Api Di Bukit Menoreh Karya Sh Mintardja di http://ceritasilat-novel.blogspot.com by Saiful Bahri Situbondo

   
Rara Wulan tertegun melihat Glagah Putih melukai lengannya sendiri.

   "Beri aku serbuk obat lukamu, Rara,"

   Berkata Glagah Putih kemudian. Dengan tergesa-gesa Rara Wulan telah mengambil sebuah bumbung kecil di kantong bajunya di bagian dalam.

   "Ki Sanak,"

   Berkata Glagah Putih yang dari luka di tangannya itu mengalir darah.

   "lihat. Darahku telah menetes di sawahmu. Jika kau anggap aku telah menodai sawahmu, meskipun sebenarnya sama sekali tidak aku lakukan, maka aku telah memberikan ketenangan batin padamu. Kau tidak usah merasa cemas, bahwa hasil sawahmu akan menyusut tajam."

   Orang itu berdiri bagaikan membeku di pematang sawahnya. Namun ia telah melihat darah yang mengalir dari luka di tangan Glagah Putih telah menetes di sawahnya.

   "Nah, Ki Sanak. Apakah kau sudah puas?"

   Orang itu tidak segera menjawab. Ia justru berdiri saja termangu-mangu.

   "Jawab Ki Sanak. Apakah kau sudah puas?"

   "Ya, ya. Kau telah mensucikan sawahku lagi."

   "Sawahmu tidak pernah ternoda,"

   Sahut Glagah Putih. Iapun kemudian berkata kepada Rara Wulan.

   "taburkan sedikit serbuk obat itu di lukaku,"

   Rara Wulanpun segera melakukannya.

   Ditaburkan serbuk obat di luka Glagah Putih yang telah mengalirkan darah itu.

   Terasa panas bagaikan menyengat luka itu.

   Namun hanya sekejap.

   Kemudian perasaan pedih dan panas itupun segera hilang.

   Sementara itu, darahpun segera menjadi pampat.

   Ketika Glagah Putih membersihkan serbuk di tangannya itu, maka lukanyapun tidak lagi mengeluarkan darah.

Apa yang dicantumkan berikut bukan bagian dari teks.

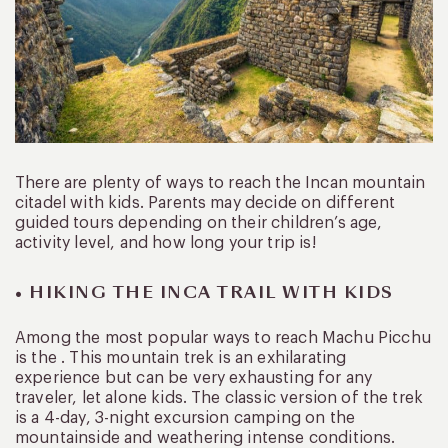
There are plenty of ways to reach the Incan mountain
citadel with kids. Parents may decide on different
guided tours depending on their children’s age,
activity level, and how long your trip is!
• HIKING THE INCA TRAIL WITH KIDS
Among the most popular ways to reach Machu Picchu
is the . This mountain trek is an exhilarating
experience but can be very exhausting for any
traveler, let alone kids. The classic version of the trek
is a 4-day, 3-night excursion camping on the
mountainside and weathering intense conditions.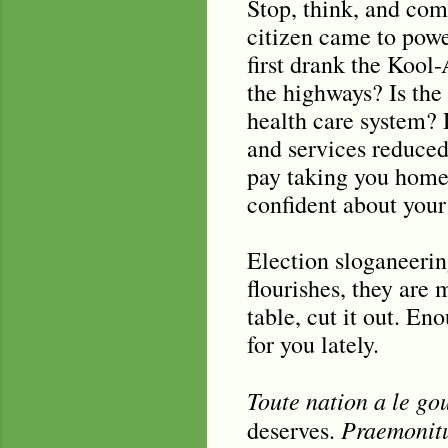
Stop, think, and com
citizen came to powe
first drank the Kool
the highways? Is the
health care system? 
and services reduced
pay taking you home?
confident about your
Election sloganeerin
flourishes, they are
table, cut it out. En
for you lately.
Toute nation a le go
Praemonitu
deserves.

   Petani itu masih berdiri tegak di tempatnya.

   Ia terkejut ketika Glagah Putih kemudian berkata.

   "Baiklah Ki Sanak. Kami akan pergi. Sebentar lagi fajar akan menyingsing. Kami harus melanjutkan perjalanan kami."

   Glagah Putihpun kemudian berkata kepada Rara Wulan.

   "Marilah. Kita sudah cukup lama beristirahat di gubug ini. Agaknya pemilik gubug ini tidak rela memberikan sekedar tempat untuk beristirahat kepada para pengembara sebagaimana kita berdua."

   "Tidak. Tidak Ki Sanak.

   Tiba-tiba saja orang itu menyahut.

   "bukannya aku tidak mau memberikan tempat persinggahan bagi orang yang kelelahan di perjalanan, tetapi aku telah menjadi salah mengerti tentang keadaan Ki Sanak berdua."

   "Tidak apa-apa, Ki Sanak, Ki sanak sudah dapat menjadi tenang kembali. Kami berdua minta diri."

   "Aku rninta maaf, Ki Sanak."

   "Tidak ada yang harus dimaafkan. Kau sudah termakan oleh kepercayaanmu sehingga kau tidak lagi dapat mengurai persoalan-persoalan yang kau hadapi dengan sewajarnya."

   "Baik. Baik. Aku tidak akan mengelak. Sekarang, bahkan aku ingin minta Ki Sanak berdua singgah di rumahku."

   "Terima kasih. Tetapi kami harus segera melanjutkan perjalanan. Kami masih harus menempuh jarak yang jauh bagi tujuan pertama kami. Jati Anom."

   "Apakah Ki Sanak berasal dari Jati Anom."

   "Ya,"

   Jawab Glagah Putih. Ia berharap orang itu tidak bertanya lebih banyak lagi.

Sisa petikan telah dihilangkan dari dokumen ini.